(Page images and extracted text)
=== Section Start ===

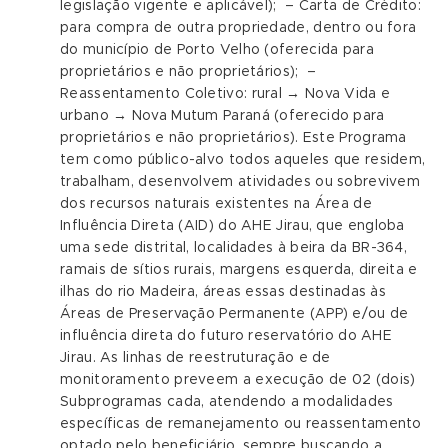
legislação vigente e aplicável); – Carta de Crédito:
para compra de outra propriedade, dentro ou fora
do município de Porto Velho (oferecida para
proprietários e não proprietários); –
Reassentamento Coletivo: rural → Nova Vida e
urbano → Nova Mutum Paraná (oferecido para
proprietários e não proprietários). Este Programa
tem como público-alvo todos aqueles que residem,
trabalham, desenvolvem atividades ou sobrevivem
dos recursos naturais existentes na Área de
Influência Direta (AID) do AHE Jirau, que engloba
uma sede distrital, localidades à beira da BR-364,
ramais de sítios rurais, margens esquerda, direita e
ilhas do rio Madeira, áreas essas destinadas às
Áreas de Preservação Permanente (APP) e/ou de
influência direta do futuro reservatório do AHE
Jirau. As linhas de reestruturação e de
monitoramento preveem a execução de 02 (dois)
Subprogramas cada, atendendo a modalidades
específicas de remanejamento ou reassentamento
optado pelo beneficiário, sempre buscando a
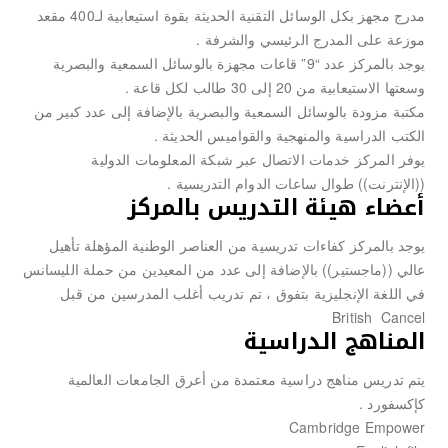
مدرج مجهز بكل الوسائل التقنية الحديثة بقوة استيعابية لـ400 مقعد
موزعة على المدرج الرئيسي والشرفة .
يوجد بالمركز عدد “9” قاعات مجهزة بالوسائل السمعية والبصرية
وسعتها الاستيعابية من 20 إلى 30 طالب لكل قاعة .
مكتبة مزودة بالوسائل السمعية والبصرية بالإضافة إلى عدد كبير من
الكتب الدراسية والمنهجية والقواميس الحديثة .
يوفر المركز خدمات الاتصال عبر شبكة المعلومات الدولية
((الإنترنت)) طوال ساعات الدوام التدريسية .
أعضاء هيئة التدريس بالمركز
يوجد بالمركز كفاءات تدريسية من العناصر الوطنية المؤهلة تأهيل
عالي ((ماجستير)) بالإضافة إلى عدد من المعيدين من حملة الليسانس
في اللغة الإنجليزية بتفوق ، تم تدريب أغلب المدرسين من قبل
British Cancel
المناهج الدراسية
يتم تدريس مناهج دراسية معتمدة من أعرق الجامعات العالمية
كإكسفورد .
Cambridge Empower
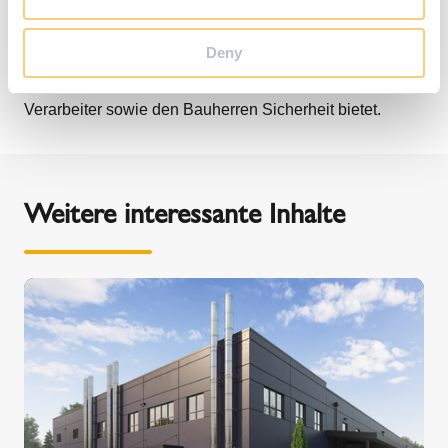
IGNIS PROTECT ist die sicherste Wanddurchführung für
Deny
Verbindungsleitungen von Feuerstätten. Es ist ein
geprüftes und zugelassenes Bauteil, welches den
Verarbeiter sowie den Bauherren Sicherheit bietet.
Weitere interessante Inhalte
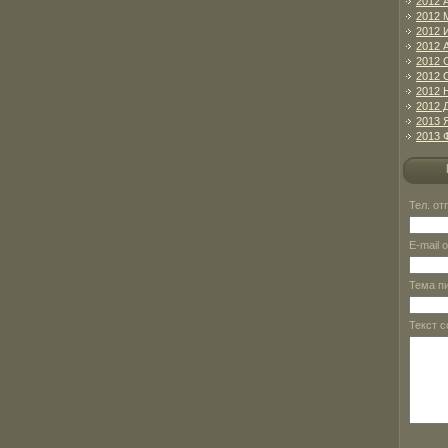
2012 
2012 
2012 
2012 
2012 
2012 
2012 
2012 
2013 
2013 
Тел. о
E-mail 
Тема п
Текст 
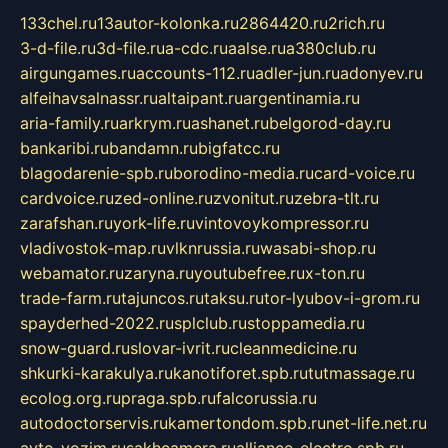
133chel.ru
13autor-kolonka.ru
2864420.ru
2rich.ru
3-d-file.ru
3d-file.ru
a-cdc.ru
aalse.ru
a380club.ru
airgungames.ru
accounts-112.ru
adler-jun.ru
adonyev.ru
alfeihavsalnassr.ru
altaipant.ru
argentinamia.ru
aria-family.ru
arkrym.ru
ashanet.ru
belgorod-day.ru
bankaribi.ru
bandamn.ru
bigfatcc.ru
blagodarenie-spb.ru
borodino-media.ru
card-voice.ru
cardvoice.ru
zed-online.ru
zvonitut.ru
zebra-tlt.ru
zarafshan.ru
york-life.ru
vintovoykompressor.ru
vladivostok-map.ru
vlknrussia.ru
wasabi-shop.ru
webamator.ru
zaryna.ru
youtubefree.ru
x-ton.ru
trade-farm.ru
tajuncos.ru
taksu.ru
tor-lyubov-i-grom.ru
spayderhed-2022.ru
splclub.ru
stoppamedia.ru
snow-guard.ru
slovar-ivrit.ru
cleanmedicine.ru
shkurki-karakulya.ru
kanotiforet.spb.ru
tutmassage.ru
ecolog.org.ru
praga.spb.ru
falcorussia.ru
autodoctorservis.ru
kamertondom.spb.ru
net-life.net.ru
avto-vozim.ru
sakhcamera.ru
alliance-electro.spb.ru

=== Section End ===

▶ **Work to be completed**:
Make an exact copy of the records shown above, without the pictures.

▶ **Answer to this task**:
legislação vigente e aplicável); – Carta de Crédito:
para compra de outra propriedade, dentro ou fora
do município de Porto Velho (oferecida para
proprietários e não proprietários); –
Reassentamento Coletivo: rural → Nova Vida e
urbano → Nova Mutum Paraná (oferecido para
proprietários e não proprietários). Este Programa
tem como público-alvo todos aqueles que residem,
trabalham, desenvolvem atividades ou sobrevivem
dos recursos naturais existentes na Área de
Influência Direta (AID) do AHE Jirau, que engloba
uma sede distrital, localidades à beira da BR-364,
ramais de sítios rurais, margens esquerda, direita e
ilhas do rio Madeira, áreas essas destinadas às
Áreas de Preservação Permanente (APP) e/ou de
influência direta do futuro reservatório do AHE
Jirau. As linhas de reestruturação e de
monitoramento preveem a execução de 02 (dois)
Subprogramas cada, atendendo a modalidades
específicas de remanejamento ou reassentamento
optado pelo beneficiário, sempre buscando a
مدرج مجهز بكل الوسائل التقنية الحديثة بقوة استيعابية لـ400 مقعد
موزعة على المدرج الرئيسي والشرفة .
يوجد بالمركز عدد “9” قاعات مجهزة بالوسائل السمعية والبصرية
وسعتها الاستيعابية من 20 إلى 30 طالب لكل قاعة .
مكتبة مزودة بالوسائل السمعية والبصرية بالإضافة إلى عدد كبير من
الكتب الدراسية والمنهجية والقواميس الحديثة .
يوفر المركز خدمات الاتصال عبر شبكة المعلومات الدولية
((الإنترنت)) طوال ساعات الدوام التدريسية .
أعضاء هيئة التدريس بالمركز
يوجد بالمركز كفاءات تدريسية من العناصر الوطنية المؤهلة تأهيل
عالي ((ماجستير)) بالإضافة إلى عدد من المعيدين من حملة الليسانس
في اللغة الإنجليزية بتفوق ، تم تدريب أغلب المدرسين من قبل
British Cancel
المناهج الدراسية
يتم تدريس مناهج دراسية معتمدة من أعرق الجامعات العالمية
كإكسفورد .
Cambridge Empower
IGNIS PROTECT ist die sicherste Wanddurchführung für
Deny
Verbindungsleitungen von Feuerstätten. Es ist ein
geprüftes und zugelassenes Bauteil, welches den
Verarbeiter sowie den Bauherren Sicherheit bietet.
Weitere interessante Inhalte
2012 
2012 
2012 
2012 
2012 
2012 
2012 
2012 
2013 
2013 
Тел. о
E-mail 
Тема п
Текст 
133chel.ru
13autor-kolonka.ru
2864420.ru
2rich.ru
3-d-file.ru
3d-file.ru
a-cdc.ru
aalse.ru
a380club.ru
airgungames.ru
accounts-112.ru
adler-jun.ru
adonyev.ru
alfeihavsalnassr.ru
altaipant.ru
argentinamia.ru
aria-family.ru
arkrym.ru
ashanet.ru
belgorod-day.ru
bankaribi.ru
bandamn.ru
bigfatcc.ru
blagodarenie-spb.ru
borodino-media.ru
card-voice.ru
cardvoice.ru
zed-online.ru
zvonitut.ru
zebra-tlt.ru
zarafshan.ru
york-life.ru
vintovoykompressor.ru
vladivostok-map.ru
vlknrussia.ru
wasabi-shop.ru
webamator.ru
zaryna.ru
youtubefree.ru
x-ton.ru
trade-farm.ru
tajuncos.ru
taksu.ru
tor-lyubov-i-grom.ru
spayderhed-2022.ru
splclub.ru
stoppamedia.ru
snow-guard.ru
slovar-ivrit.ru
cleanmedicine.ru
shkurki-karakulya.ru
kanotiforet.spb.ru
tutmassage.ru
ecolog.org.ru
praga.spb.ru
falcorussia.ru
autodoctorservis.ru
kamertondom.spb.ru
net-life.net.ru
avto-vozim.ru
sakhcamera.ru
alliance-electro.spb.ru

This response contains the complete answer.